Using Factor Theorem, show that :

(3x + 2) is a factor of 3x³ + 2x² - 3x - 2. Hence, factorise the expression 3x³ + 2x² - 3x - 2 completely.

3x + 2 = 0 ⇒ x = $-\dfrac{2}{3}$.

Remainder = The value of 3x³ + 2x² - 3x - 2 at x = $-\dfrac{2}{3}$.
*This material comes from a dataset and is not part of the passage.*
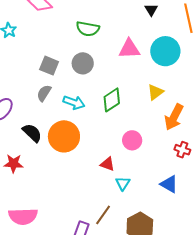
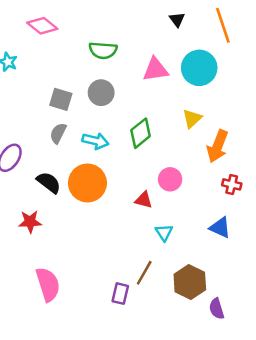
red triangle: (107, 164) -> (144, 200), moved
pink semicircle: (23, 216) -> (48, 284), turned -100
$= 3\Big(-\dfrac{2}{3}\Big)^3 + 2\Big(-\dfrac{2}{3}\Big)^2 - 3\Big(-\dfrac{2}{3}\Big) - 2 \\[1em] = 3\Big(-\dfrac{8}{27}\Big) + 2\Big(\dfrac{4}{9}\Big) + 2 - 2 \\[1em] = -\dfrac{8}{9} + \dfrac{8}{9} \\[1em] = \dfrac{-8 + 8}{9} \\[1em] = 0.$

Hence, 3x + 2 is a factor of 3x³ + 2x² - 3x - 2.
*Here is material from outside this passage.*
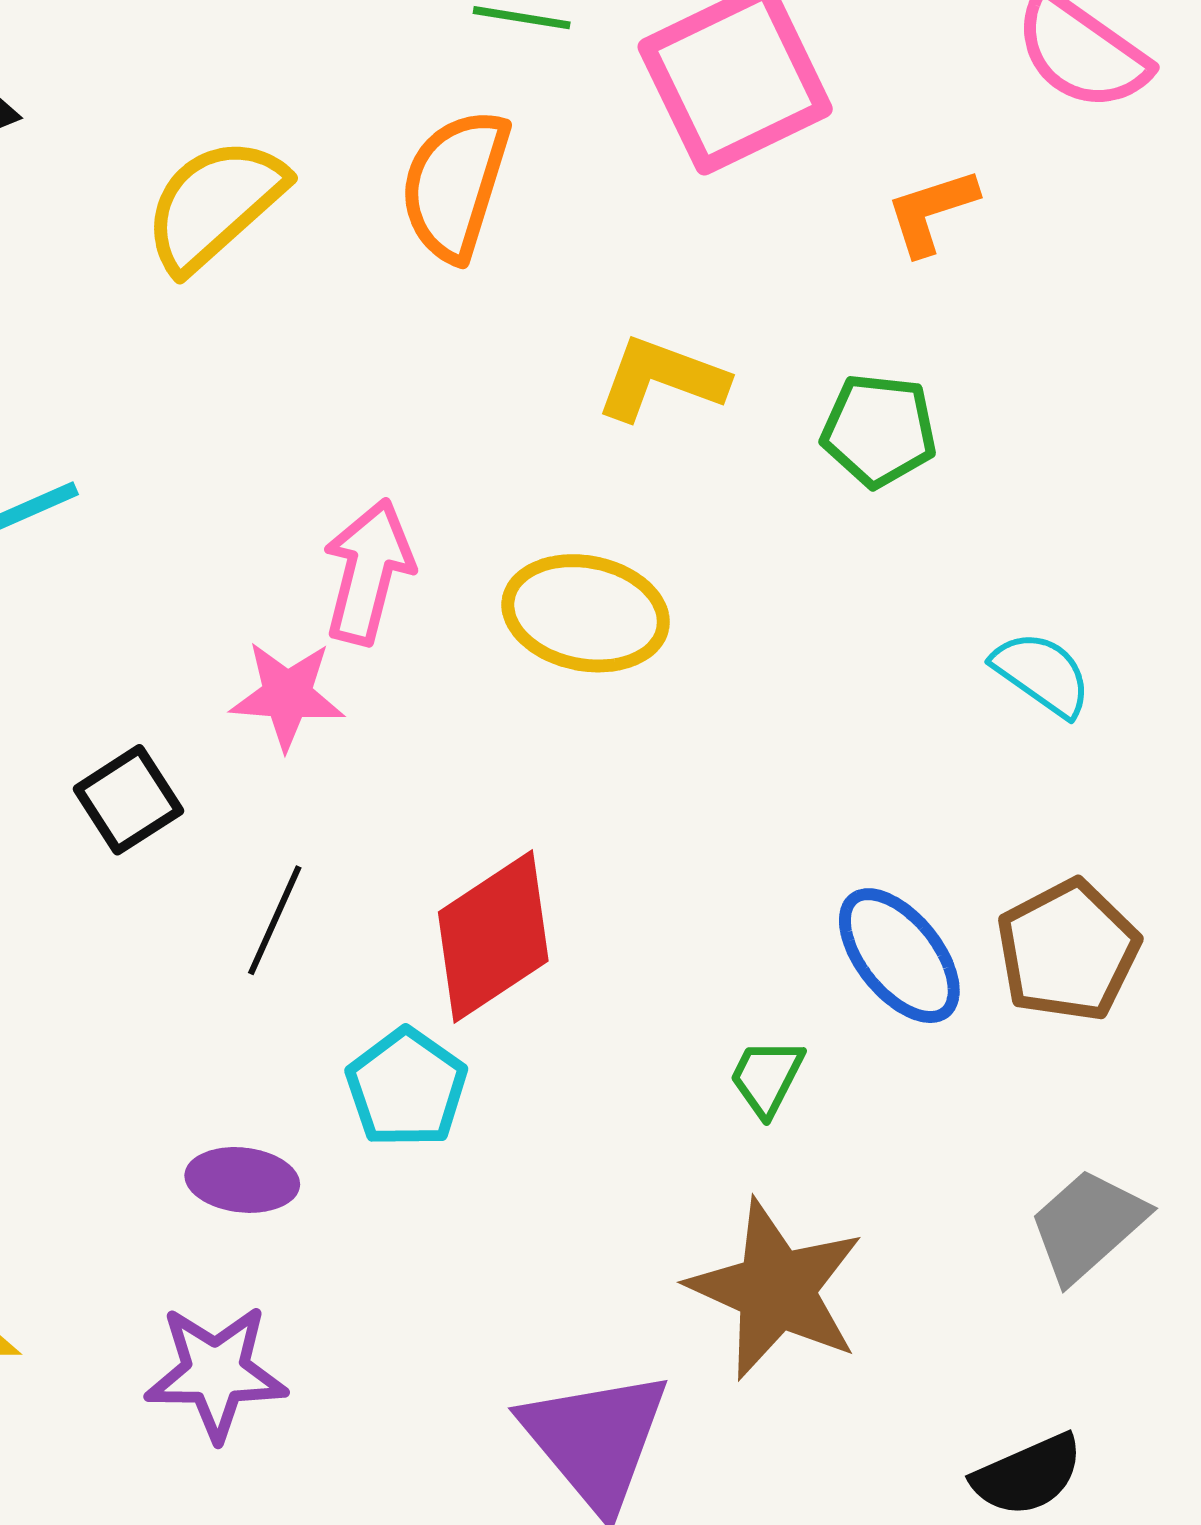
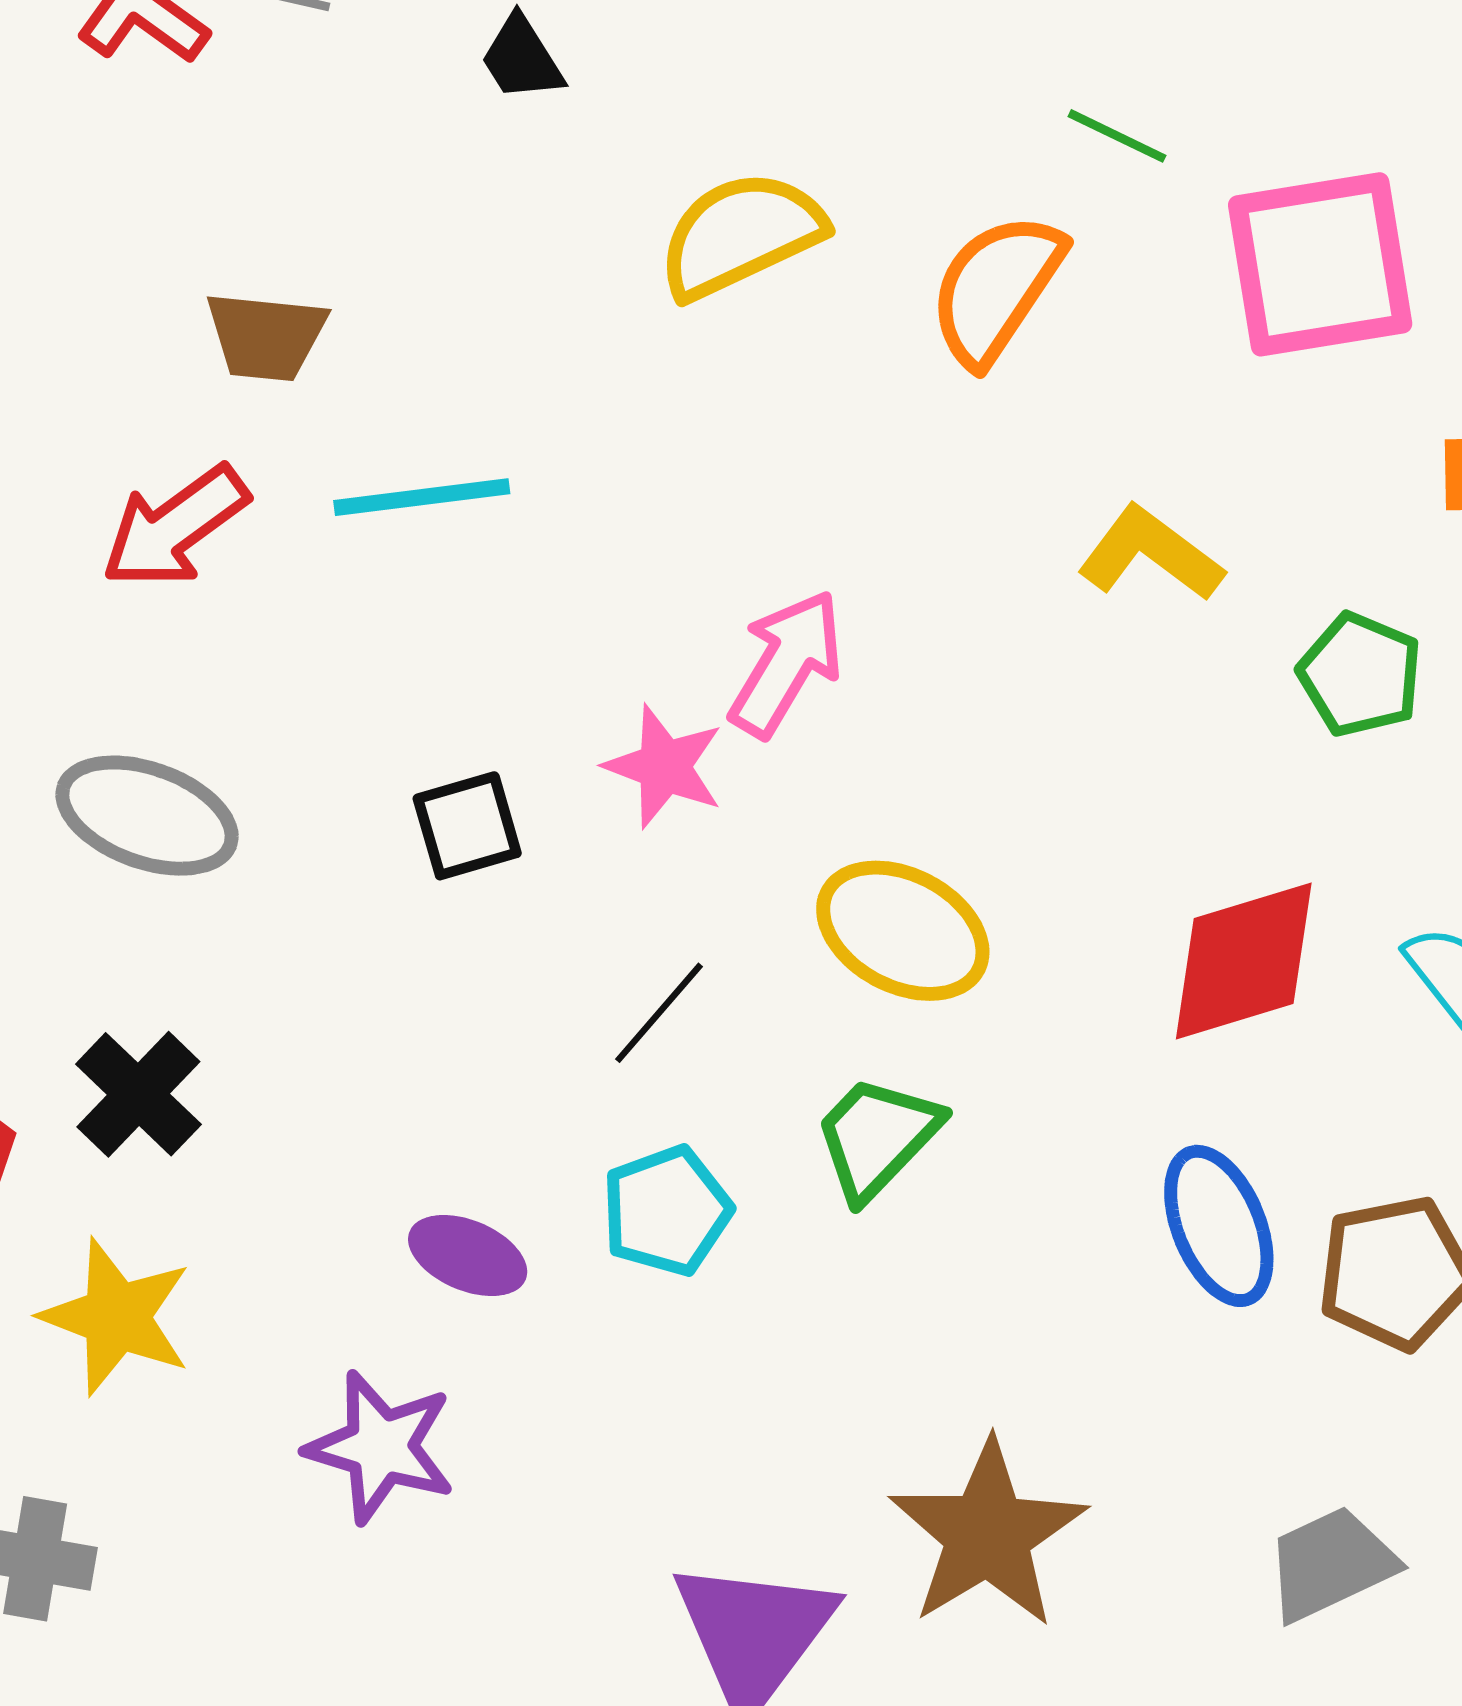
yellow ellipse: (586, 613) -> (903, 931), moved
black line: (275, 920) -> (659, 1013), moved
red diamond: (493, 937) -> (1244, 961), moved
green trapezoid: (767, 1077) -> (877, 1137), moved, size x1.5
Now dividing, 3x³ + 2x² - 3x - 2 by 3x + 2,

$\begin{array}{l} \phantom{3x + 2)}{x^2 - 1} \ 3x + 2\overline{\smash{\big)}3x^3 + 2x^2 - 3x - 2} \ \phantom{3x + 2}\underline{\underset{-}{}3x^3 \underset{-}{+}2x^2} \ \phantom{{3x + 2}3x^3+2x^2\enspace}-3x - 2 \ \phantom{{3x + 2}3x^3+2x^2\quad}\underline{\underset{+}{-}3x \underset{+}{-} 2} \ \phantom{{3x + 2}{3x^3+2x^2\enspace}{-3x}}\times \end{array}$

we get quotient = x² - 1.

Factorising, x² - 1

= (x)² - (1)²

= (x + 1)(x - 1).

∴ 3x³ + 2x² - 3x - 2 = (3x + 2)(x + 1)(x - 1).

Hence, 3x³ + 2x² - 3x - 2 = (3x + 2)(x + 1)(x - 1).